I know the large gars and gouramis don't bother plants.


----------



## robinc (Jul 15, 2014)

henningc said:


> I know the large gars and gouramis don't bother plants.


I don't know much about either but I'll check them out. Thanks for the info.


----------



## big b (Jun 28, 2014)

Well it really depends on the type of fish you are looking for. What are you looking for?


----------



## fish fiends (Nov 3, 2015)

We have some beautiful discus and they love to eat our plants. My husband puts lettuce leaves in the tank to satisfy their hunger for greens and to save his plants.


----------



## jccaclimber2 (May 6, 2012)

Two better questions are "Does X species of fish get along with plants" and "Is it a good idea to house a 10" fish in a 90 gallon tank?

If a fish does fine with plants when small it probably will when large, especially if you have 2-3" of substrate or driftwood to root in to. The only peaceful fish plant issue I've seen was an 18" bala shark that would flip out, dart around, and stir up everything in the tank by its swimming. Needless to say this guy wasn't housed in a 90.


----------



## big b (Jun 28, 2014)

Well I meant was" What type of fish are you looking for? Are you looking for a cichlid, or a tetra, or what?" We can then work off of that and give him some ideas.


----------



## robinc (Jul 15, 2014)

Well, I'd like to have Jacks and I'm told I might be able to get away with some sturdy plants and I've looked at builds I think I can come up with a compromise for me and the fish, but really what I want is a medium to heavily planted 75-90 gal tank with largish fish. 

Can you tell I'm also a gardener? 

Here's the deal. Community tanks are nice but they seem like a lot of trouble because of bullying and how many of this and how many of that. I figure two or three bigger fish and plants and you've got a very pretty tank. Another option might be a species tank, although that probably presents a bunch of problems I haven't even thought of.  

Truthfully what I want to do is play with the plants, have pretty fish and have few to no deaths.


----------



## big b (Jun 28, 2014)

I just thought of something you may like. How about some angelfish? You could do about 6-8 I think. I may be wrong with the number of angels. I'm not an angelfish expert


----------



## robinc (Jul 15, 2014)

big b said:


> I just thought of something you may like. How about some angelfish? You could do about 6-8 I think. I may be wrong with the number of angels. I'm not an angelfish expert


I don't know much about Angel Fish either but they are certainly pretty and while I don't think they get huge they are a nice size that you could still see them around the plants. 

I'll have to check into them as well. Thanks.


----------



## Summer (Oct 3, 2011)

Angels would def. be a great option. Also look into rams, while not a large fish they are a bit fuller bodied and very very pretty


----------



## robinc (Jul 15, 2014)

Summer said:


> Angels would def. be a great option. Also look into rams, while not a large fish they are a bit fuller bodied and very very pretty


Thanks I'm making a list!


----------



## jccaclimber2 (May 6, 2012)

I've never found jack's to be attractive and as big bodied fish they can be a bit high on load (think plecos but worse). I don't feel the tank is big enough for roselines so:

Angels, rams, or rainbows for the big guys. Plan for a group of 6 for the angels or rams, start them young. You could probably push higher with the rainbows. Neons, cards, rummy nose, or bloodfin for the small guys. I'd plan to ramp up to 2 dozen of the small guys (all the same species) and see how you like it. Throw in 6-12 zebra danios to keep things interesting.

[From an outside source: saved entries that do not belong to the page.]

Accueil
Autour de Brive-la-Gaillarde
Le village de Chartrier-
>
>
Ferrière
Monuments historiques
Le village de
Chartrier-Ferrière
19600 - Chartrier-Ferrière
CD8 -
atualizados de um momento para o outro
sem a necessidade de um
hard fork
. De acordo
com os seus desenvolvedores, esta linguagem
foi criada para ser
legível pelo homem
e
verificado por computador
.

If all goes well and your parameters are under control add a dozen of a different small tetra or a dozen warmer water cory cats.

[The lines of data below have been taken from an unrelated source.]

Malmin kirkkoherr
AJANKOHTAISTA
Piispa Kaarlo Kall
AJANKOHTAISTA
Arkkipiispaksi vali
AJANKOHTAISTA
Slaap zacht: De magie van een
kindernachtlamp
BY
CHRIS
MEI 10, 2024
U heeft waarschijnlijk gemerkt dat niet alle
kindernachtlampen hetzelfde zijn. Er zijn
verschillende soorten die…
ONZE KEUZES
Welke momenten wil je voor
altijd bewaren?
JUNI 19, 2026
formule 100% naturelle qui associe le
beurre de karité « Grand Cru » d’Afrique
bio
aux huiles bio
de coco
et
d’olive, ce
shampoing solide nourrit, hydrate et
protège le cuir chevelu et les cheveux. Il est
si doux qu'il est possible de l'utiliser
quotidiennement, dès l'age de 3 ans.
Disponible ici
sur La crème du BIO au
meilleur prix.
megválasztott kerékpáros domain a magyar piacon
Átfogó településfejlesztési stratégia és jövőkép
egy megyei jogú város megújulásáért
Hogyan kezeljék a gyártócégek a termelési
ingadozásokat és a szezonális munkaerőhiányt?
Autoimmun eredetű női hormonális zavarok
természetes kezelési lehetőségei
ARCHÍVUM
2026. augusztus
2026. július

I'm also a gardener who uses fish to add movement to the tank, look around my past posts for pictures and you'll see what I mean.


----------



## big b (Jun 28, 2014)

If you do go with angels, then don't get neons or zebra danios. Angels eat neons, and zebra danios will nip the fins of angels.


----------



## jccaclimber2 (May 6, 2012)

big b said:


> If you do go with angels, then don't get neons or zebra danios. Angels eat neons, and zebra danios will nip the fins of angels.

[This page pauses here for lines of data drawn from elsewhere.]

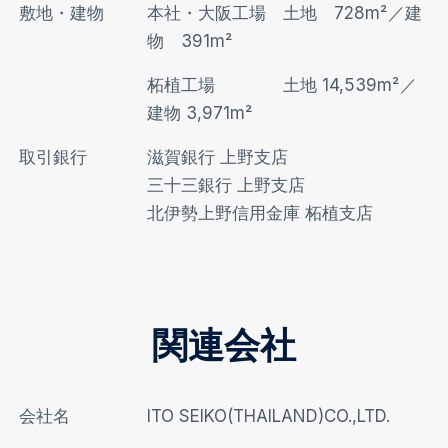
敷地・建物
本社・大阪工場 土地 728m²／建
物 391m²
柘植工場 土地 14,539m²／
建物 3,971m²
取引銀行
滋賀銀行 上野支店
三十三銀行 上野支店
北伊勢上野信用金庫 柘植支店
関連会社
会社名
ITO SEIKO(THAILAND)CO.,LTD.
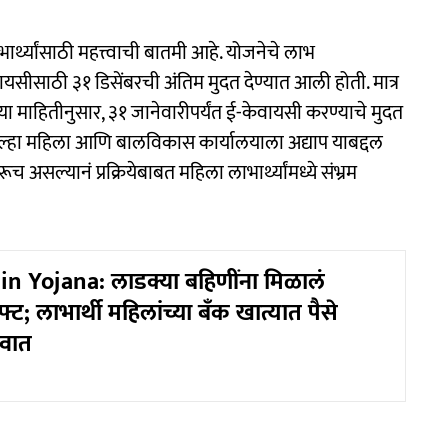
्यांसाठी महत्त्वाची बातमी आहे. योजनेचे लाभ
ीसाठी ३१ डिसेंबरची अंतिम मुदत देण्यात आली होती. मात्र
 माहितीनुसार, ३१ जानेवारीपर्यंत ई-केवायसी करण्याचे मुदत
िल्हा महिला आणि बालविकास कार्यालयाला अद्याप याबद्दल
 असल्यानं प्रक्रियेबाबत महिला लाभार्थ्यांमध्ये संभ्रम
n Yojana: लाडक्या बहिणींना मिळालं
फ्ट; लाभार्थी महिलांच्या बँक खात्यात पैसे
ुवात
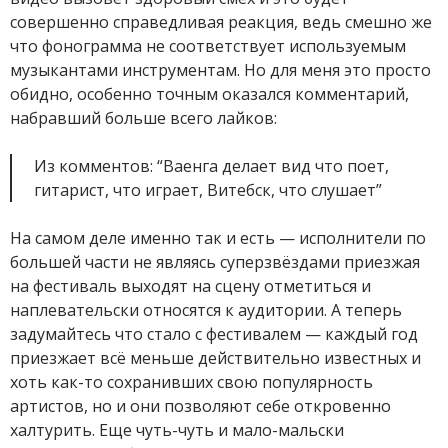
совершенно справедливая реакция, ведь смешно же
что фонограмма не соответствует используемым
музыкантами инструментам. Но для меня это просто
обидно, особенно точным оказался комментарий,
набравший больше всего лайков:
Из комментов: “Ваенга делает вид что поет,
гитарист, что играет, Витебск, что слушает”
На самом деле именно так и есть — исполнители по
большей части не являясь суперзвёздами приезжая
на фестиваль выходят на сцену отметиться и
наплевательски относятся к аудитории. А теперь
задумайтесь что стало с фестивалем — каждый год
приезжает всё меньше действительно известных и
хоть как-то сохранивших свою популярность
артистов, но и они позволяют себе откровенно
халтурить. Еще чуть-чуть и мало-мальски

While cards are better than neons in that regard, start them small and you'll be fine. By the time the angels grow up the tetras will be fast enough that the angels won't bother healthy ones. This works much better in even a moderately planted tank.

Zebra danios aren't a fin nipping concern, especially as the angels grow. This is a minor issue with the rummy noses, but isn't of any major consequence. I've done both for years with no notable issues and know others who have as well.


----------



## big b (Jun 28, 2014)

Not trying to go against you, but there is always a chance of something going wrong. Or them not doing what you thought they were going to do.


----------



## robinc (Jul 15, 2014)

I watched a video of a few different tanks on youtube and there are some beautiful angel fish. I had no idea there were so many different types. I like the rams and the rainbows. All are very pretty. I saw one tank with a school of a couple dozen runnynose. Fun to watch them. All those suggestions sound like good ones. I've got some time to do plenty of research and decide but I think I'd be happier with a lots of plants and that means the Jacks are probably out. I really do like them but if they're going to dig up the plants there as bad as the squirrels in my yard! 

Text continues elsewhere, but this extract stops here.